How to ensure the safety of modern AI agents and multi-agent systems
Modern AI agents use LLMs to understand and respond to natural language, and to decide when and how to call tools. Image: Getty Images.
- AI agents – tools that automate complex tasks – are having a resurgence due to the advent of large language models (LLMs).
- The development and deployment of more complex AI systems requires better safety and governance processes.
- The World Economic Forum and Capgemini have published a new white paper, Navigating the AI Frontier: A Primer on the Evolution and Impact of AI Agents, which explores the capabilities and implications of these smart assistants.

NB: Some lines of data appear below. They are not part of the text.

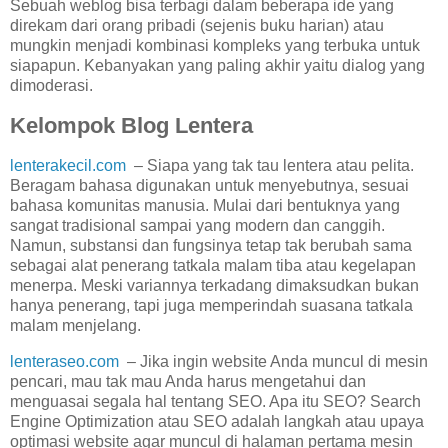
Sebuah weblog bisa terbagi dalam beberapa ide yang
direkam dari orang pribadi (sejenis buku harian) atau
mungkin menjadi kombinasi kompleks yang terbuka untuk
siapapun. Kebanyakan yang paling akhir yaitu dialog yang
dimoderasi.
Kelompok Blog Lentera
lenterakecil.com
– Siapa yang tak tau lentera atau pelita.
Beragam bahasa digunakan untuk menyebutnya, sesuai
bahasa komunitas manusia. Mulai dari bentuknya yang
sangat tradisional sampai yang modern dan canggih.
Namun, substansi dan fungsinya tetap tak berubah sama
sebagai alat penerang tatkala malam tiba atau kegelapan
menerpa. Meski variannya terkadang dimaksudkan bukan
hanya penerang, tapi juga memperindah suasana tatkala
malam menjelang.
lenteraseo.com
– Jika ingin website Anda muncul di mesin
pencari, mau tak mau Anda harus mengetahui dan
menguasai segala hal tentang SEO. Apa itu SEO? Search
Engine Optimization atau SEO adalah langkah atau upaya
optimasi website agar muncul di halaman pertama mesin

The concept of artificial intelligence (AI) agents was born in the 1990s as intelligent software entities operating autonomously on behalf of users, navigating environments like the internet, which at the time was quite simple: text, sparsely interspersed with some images, along with hyperlinks. There were no decent search engines, so substituting human browsing with AI agents browsing on their behalf seemed to be useful, and the state of AI was such that there was hope for them only in such simplified environments, as opposed to the complex real world of humans.
With the advent of large language models (LLMs) and their power of natural language understanding and reasoning, there has been a resurgence of interest in AI agents. Companies such as Salesforce and ServiceNow are starting to announce specialized agents that represent their applications. For example, Salesforce is using agents to automate CRM by automating tasks, analysing data and personalizing customer interactions. These modern AI agents use LLMs to understand and respond to natural language, and to decide when and how to call tools, such as web search, code execution, API calls and data retrieval commands.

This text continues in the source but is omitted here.